January 14, 2025

Overview

In 2024, a teammate and I coordinated an international research challenge focused on audio-based machine learning by developing the dataset used in the competition.

Role: Machine Learning Engineer

Introduction

The DCASE Challenge is an annual competition organized by IEEE AASP, with sponsorship from major companies such as Google, HUAWEI, BOSE, HITACHI, MITSUBISHI, SONY, and SAMSUNG.

This challenge encourages innovation in Detection and Classification of Acoustic Scenes and Events (DCASE), spanning multiple audio-related tasks, including:

Acoustic Scene Classification
Sound Event Localization and Detection
Audio Tagging
Bioacoustics Analysis
Anomalous Sound Detection
Language-Based Audio Retrieval

Representing STMicroelectronics, my team and I served as coordinators for Task 2: First-Shot Unsupervised Anomalous Sound Detection for Machine Condition Monitoring.

Contribution

This year, my teammate and I joined the Task 2 coordination board to develop and curate the 2024 dataset.
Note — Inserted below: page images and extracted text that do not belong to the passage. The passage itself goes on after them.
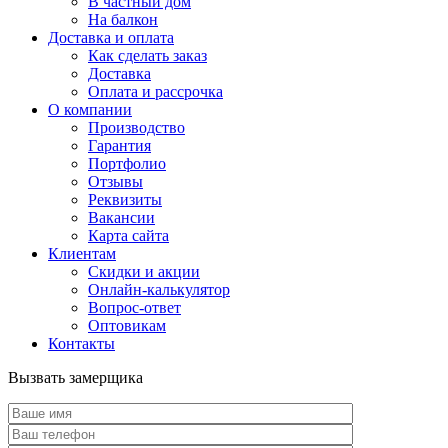
В частный дом
На балкон
Доставка и оплата
Как сделать заказ
Доставка
Оплата и рассрочка
О компании
Производство
Гарантия
Портфолио
Отзывы
Реквизиты
Вакансии
Карта сайта
Клиентам
Скидки и акции
Онлайн-калькулятор
Вопрос-ответ
Оптовикам
Контакты
Вызвать замерщика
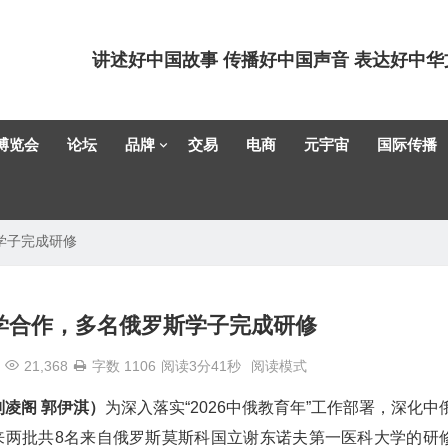
讲述好中国故事 传播好中国声音 表达好中华
博览会
论坛
品牌
交易
电商
元宇宙
国际传播
学子完成研修
学合作，多名俄罗斯学子完成研修
21,368
字数 1106
阅读3分41秒
阅读模式
刘凌阁 郭伊淇）
为深入落实“2026中俄教育年”工作部署，深化中
来两批共8名来自俄罗斯莫斯科国立谢东诺夫第一医科大学的研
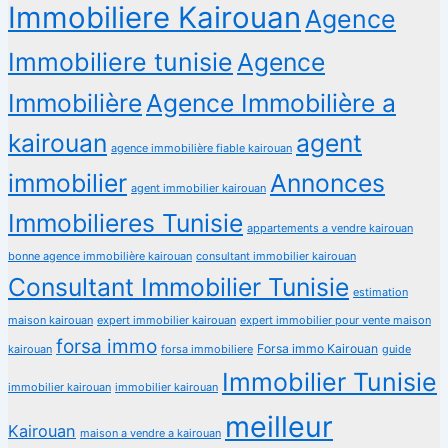
Immobiliere Kairouan
Agence
Immobiliere tunisie
Agence
Immobilière
Agence Immobilière a
kairouan
agent
agence immobilière fiable kairouan
immobilier
Annonces
agent immobilier kairouan
Immobilieres Tunisie
appartements a vendre kairouan
bonne agence immobilière kairouan
consultant immobilier kairouan
Consultant Immobilier Tunisie
estimation
maison kairouan
expert immobilier kairouan
expert immobilier pour vente maison
forsa immo
Forsa immo Kairouan
kairouan
forsa immobiliere
guide
Immobilier Tunisie
immobilier kairouan
immobilier kairouan
meilleur
Kairouan
maison a vendre a kairouan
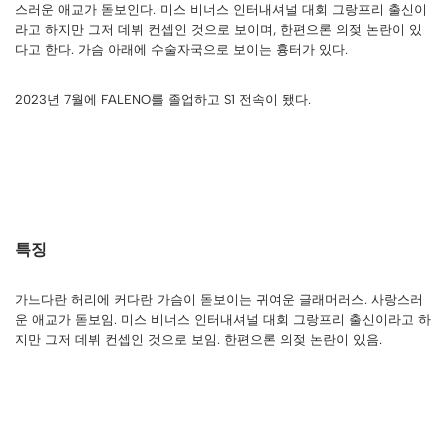
스러운 애교가 돋보인다. 미스 비너스 인터내셔널 대회 그랑프리 출신이
라고 하지만 그저 데뷔 컨셉인 것으로 보이며, 한편으론 의젖 논란이 있
다고 한다. 가슴 아래에 수술자국으로 보이는 흉터가 있다.
2023년 7월에 FALENO를 졸업하고 S1 전속이 됐다.
특징
가느다란 허리에 커다란 가슴이 돋보이는 귀여운 글래머러스. 사랑스러
운 애교가 돋보임. 미스 비너스 인터내셔널 대회 그랑프리 출신이라고 하
지만 그저 데뷔 컨셉인 것으로 보임. 한편으론 의젖 논란이 있음.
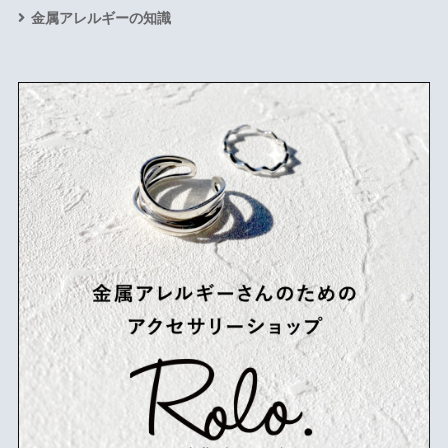
金属アレルギーの知識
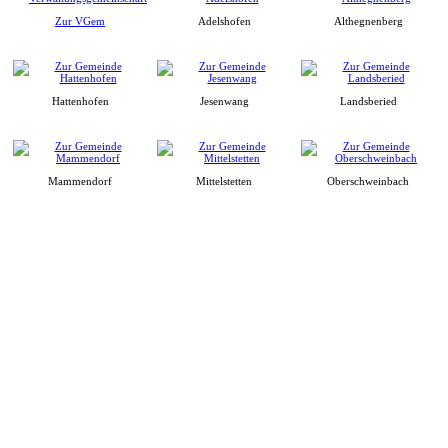
Zur VGem
Adelshofen
Althegnenberg
Hattenhofen
Jesenwang
Landsberied
Mammendorf
Mittelstetten
Oberschweinbach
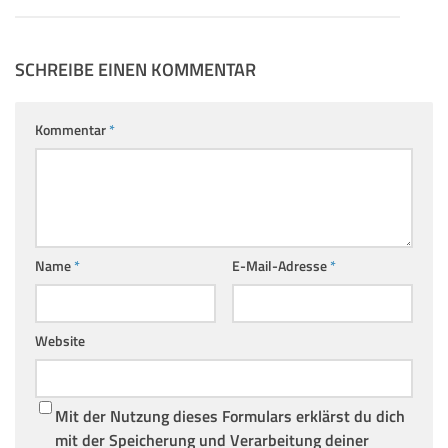
SCHREIBE EINEN KOMMENTAR
Kommentar
*
Name
*
E-Mail-Adresse
*
Website
Mit der Nutzung dieses Formulars erklärst du dich
mit der Speicherung und Verarbeitung deiner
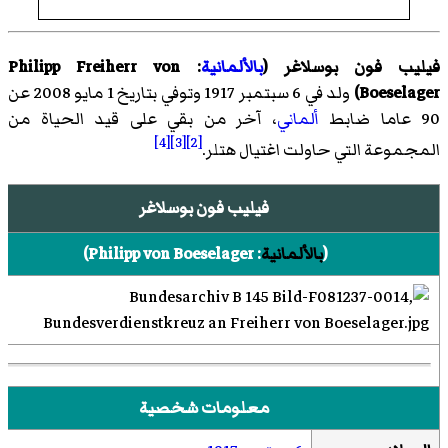
فيليب فون بوسلاغر (
بالألمانية
:
Philipp Freiherr von
Boeselager
)
ولد في 6 سبتمبر 1917 وتوفي بتاريخ 1 مايو 2008 عن
90 عاما ضابط
ألماني
، آخر من بقي على قيد الحياة من
[4]
[3]
[2]
المجموعة التي حاولت اغتيال هتلر.
فيليب فون بوسلاغر
(
بالألمانية
:
Philipp von Boeselager
)‏
معلومات شخصية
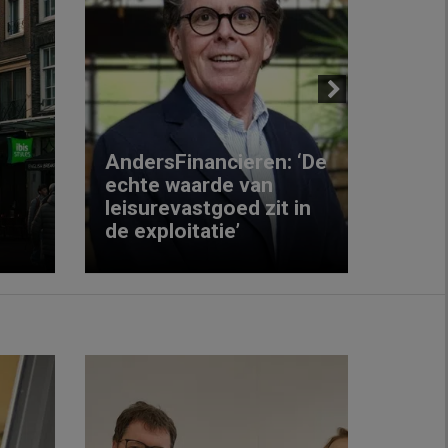
Next
AndersFinancieren: ‘De
echte waarde van
Elke
leisurevastgoed zit in
hote
de exploitatie’
inzic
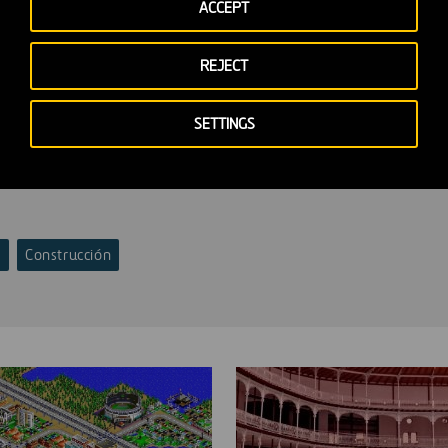
ACCEPT
REJECT
SETTINGS
s
Construcción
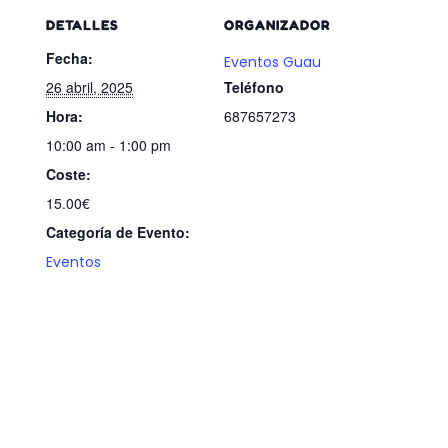
DETALLES
ORGANIZADOR
Fecha:
Eventos Guau
26 abril, 2025
Teléfono
Hora:
687657273
10:00 am - 1:00 pm
Coste:
15.00€
Categoría de Evento:
Eventos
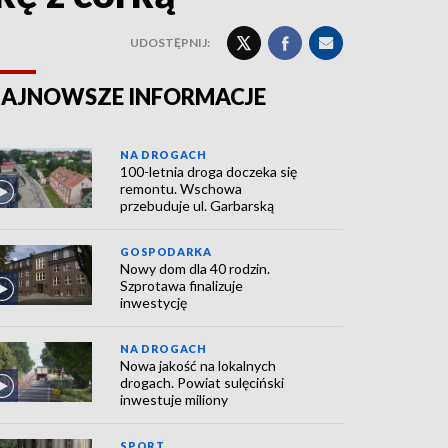
UDOSTĘPNIJ:
AJNOWSZE INFORMACJE
NA DROGACH
100-letnia droga doczeka się
remontu. Wschowa
przebuduje ul. Garbarską
GOSPODARKA
Nowy dom dla 40 rodzin.
Szprotawa finalizuje
inwestycję
NA DROGACH
Nowa jakość na lokalnych
drogach. Powiat sulęciński
inwestuje miliony
SPORT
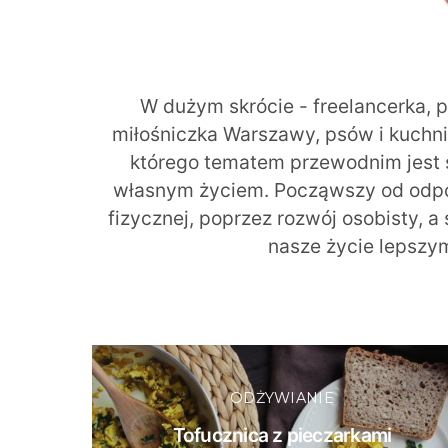
W dużym skrócie - freelancerka, 
miłośniczka Warszawy, psów i kuchni r
którego tematem przewodnim jest 
własnym życiem. Począwszy od odpow
fizycznej, poprzez rozwój osobisty, a
nasze życie lepszy
ODŻYWIANIE
Tofucznica z pieczarkami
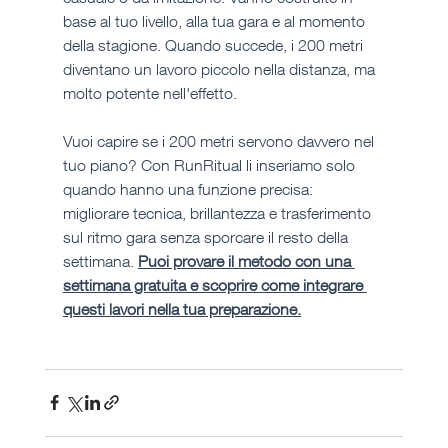
base al tuo livello, alla tua gara e al momento 
della stagione. Quando succede, i 200 metri 
diventano un lavoro piccolo nella distanza, ma 
molto potente nell'effetto.
Vuoi capire se i 200 metri servono davvero nel 
tuo piano? Con RunRitual li inseriamo solo 
quando hanno una funzione precisa: 
migliorare tecnica, brillantezza e trasferimento 
sul ritmo gara senza sporcare il resto della 
settimana. 
Puoi provare il metodo con una 
settimana gratuita e scoprire come integrare 
questi lavori nella tua preparazione.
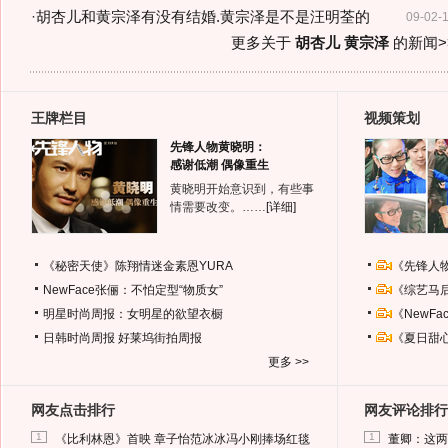
·
胡杏儿和黄宗泽有没有结婚.黄宗泽是不是汪明荃的
09-02-
更多关于
胡杏儿 黄宗泽
的新闻>
王牌栏目
视频策划
先锋人物黄晓明：
感谢低潮 偶像重生
黄晓明开始意识到，有些事
情需要改变。……
[详细]
《秘密天使》陈翔情迷金素恩YURA
《先锋人
NewFace张俪：不怕定型“物质女”
《综艺马
明星时尚周报：女明星的欲望衣橱
《NewF
日韩时尚周报
好莱坞街拍周报
《夏日甜
更多 >>
网友点击排行
网友评论排行
1
1
《比利林恩》首映 章子怡范冰冰冯小刚捧场红毯
董卿：这两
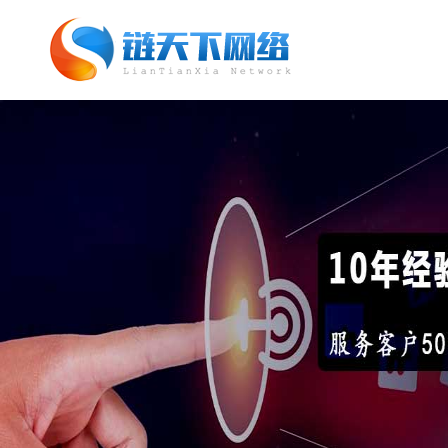
网站托管_网站托管代运营_SEO优化外
包服务「链天下网络科技有限公司」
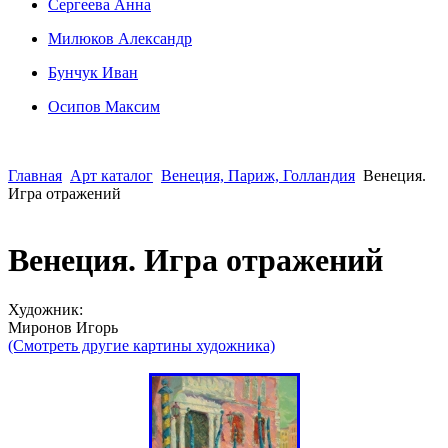
Сергеева Анна
Милюков Александр
Бунчук Иван
Осипoв Максим
Главная
Арт каталог
Венеция, Париж, Голландия
Венеция.
Игра отражений
Венеция. Игра отражений
Художник:
Миронов Игорь
(Смотреть другие картины художника)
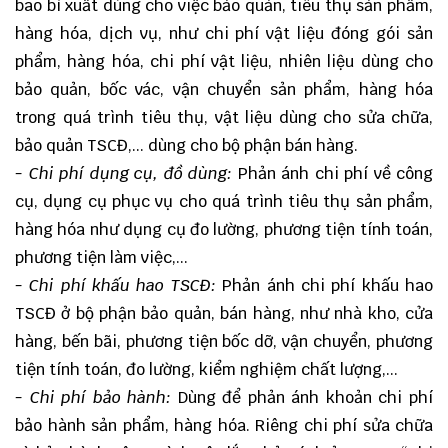
bao bì xuất dùng cho việc bảo quản, tiêu thụ sản phẩm,
hàng hóa, dịch vụ, như chi phí vật liệu đóng gói sản
phẩm, hàng hóa, chi phí vật liệu, nhiên liệu dùng cho
bảo quản, bốc vác, vận chuyển sản phẩm, hàng hóa
trong quá trình tiêu thụ, vật liệu dùng cho sửa chữa,
bảo quản TSCĐ,... dùng cho bộ phận bán hàng.
- Chi phí dụng cụ, đồ dùng:
Phản ánh chi phí về công
cụ, dụng cụ phục vụ cho quá trình tiêu thụ sản phẩm,
hàng hóa như dụng cụ đo lường, phương tiện tính toán,
phương tiện làm việc,...
- Chi phí khấu hao TSCĐ:
Phản ánh chi phí khấu hao
TSCĐ ở bộ phận bảo quản, bán hàng, như nhà kho, cửa
hàng, bến bãi, phương tiện bốc dỡ, vận chuyển, phương
tiện tính toán, đo lường, kiểm nghiệm chất lượng,...
- Chi phí bảo hành:
Dùng để phản ánh khoản chi phí
bảo hành sản phẩm, hàng hóa. Riêng chi phí sửa chữa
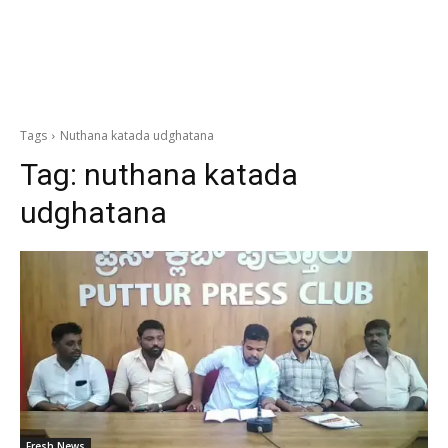
Tags
Nuthana katada udghatana
Tag:
nuthana katada
udghatana
Fresh News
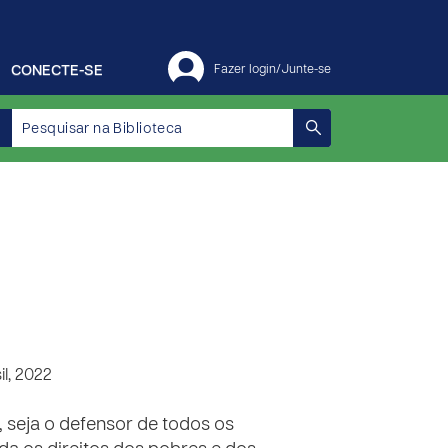
CONECTE-SE
Fazer login/Junte-se
l, 2022
 seja o defensor de todos os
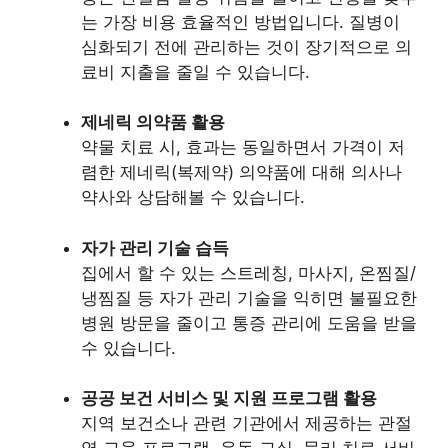
는 가장 비용 효율적인 방법입니다. 질병이
심화되기 전에 관리하는 것이 장기적으로 의
료비 지출을 줄일 수 있습니다.
제네릭 의약품 활용
약물 치료 시, 효과는 동일하면서 가격이 저
렴한 제네릭(복제약) 의약품에 대해 의사나
약사와 상담해볼 수 있습니다.
자가 관리 기술 습득
집에서 할 수 있는 스트레칭, 마사지, 온찜질/
냉찜질 등 자가 관리 기술을 익히면 불필요한
병원 방문을 줄이고 통증 관리에 도움을 받을
수 있습니다.
공공 보건 서비스 및 지원 프로그램 활용
지역 보건소나 관련 기관에서 제공하는 관절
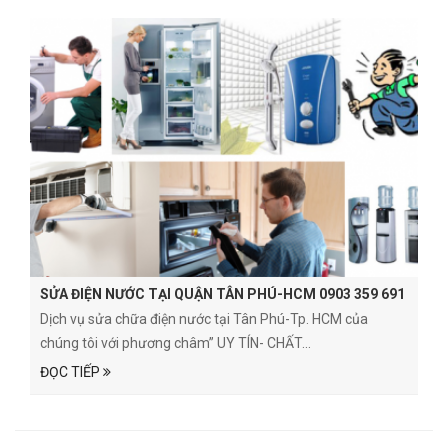
SỬA ĐIỆN NƯỚC TẠI QUẬN TÂN PHÚ-HCM 0903 359 691
Dịch vụ sửa chữa điện nước tại Tân Phú-Tp. HCM của
chúng tôi với phương châm” UY TÍN- CHẤT...
ĐỌC TIẾP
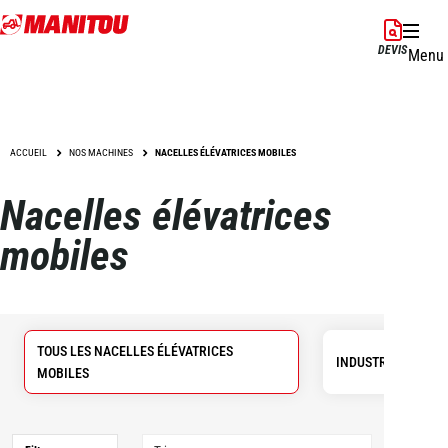
Aller
au
DEVIS
Menu
contenu
principal
ACCUEIL
NOS MACHINES
NACELLES ÉLÉVATRICES MOBILES
Nacelles élévatrices
mobiles
TOUS LES NACELLES ÉLÉVATRICES
INDUSTRIELLES
MOBILES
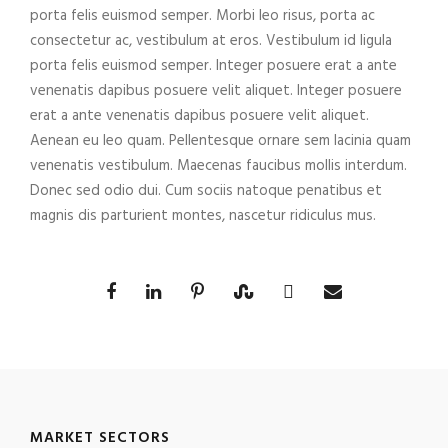
porta felis euismod semper. Morbi leo risus, porta ac
consectetur ac, vestibulum at eros. Vestibulum id ligula
porta felis euismod semper. Integer posuere erat a ante
venenatis dapibus posuere velit aliquet. Integer posuere
erat a ante venenatis dapibus posuere velit aliquet.
Aenean eu leo quam. Pellentesque ornare sem lacinia quam
venenatis vestibulum. Maecenas faucibus mollis interdum.
Donec sed odio dui. Cum sociis natoque penatibus et
magnis dis parturient montes, nascetur ridiculus mus.
MARKET SECTORS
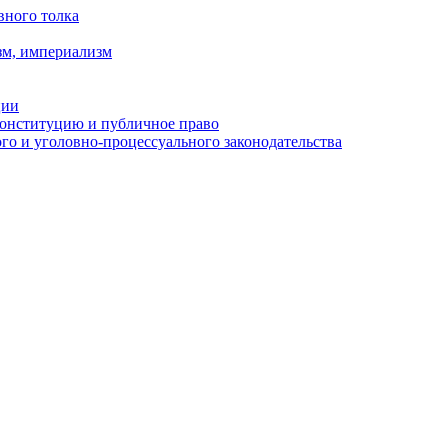
вного толка
зм, империализм
ции
Конституцию и публичное право
о и уголовно-процессуального законодательства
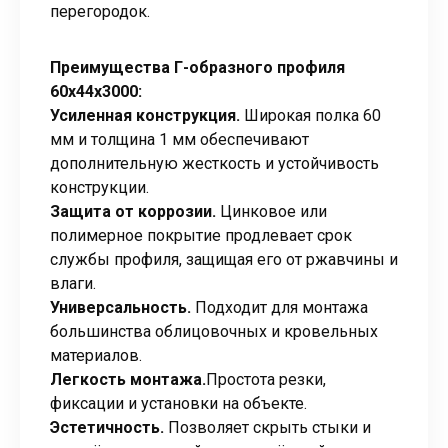
перегородок.
Преимущества Г-образного профиля
60х44х3000:
Усиленная конструкция.
Широкая полка 60
мм и толщина 1 мм обеспечивают
дополнительную жесткость и устойчивость
конструкции.
Защита от коррозии.
Цинковое или
полимерное покрытие продлевает срок
службы профиля, защищая его от ржавчины и
влаги.
Универсальность.
Подходит для монтажа
большинства облицовочных и кровельных
материалов.
Легкость монтажа.
Простота резки,
фиксации и установки на объекте.
Эстетичность.
Позволяет скрыть стыки и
We introduced a novel audio dataset recorded from previously unseen machinery:

Robotic Arm
Brushless Motor

Objectives

Designing a competition dataset requires balancing complexity—it must be challenging enough to inspire participants while remaining approachable to avoid discouragement.

Instead of training models on a fixed dataset, we reversed the traditional machine learning problem:

🔹 Fixed Model: The challenge baseline was a classic Autoencoder.
🔹 Variable Dataset: We fine-tuned the data complexity to achieve a targeted baseline model performance.

Approach & Solution

Dataset Complexity Tweaking Mechanism

To optimize dataset difficulty, we applied a structured approach:

1. Post-Processing with Background Noises

To introduce environmental variability, we added different background noise types to simulate real-world conditions. This ensured that models had to generalize beyond clean, ideal recordings.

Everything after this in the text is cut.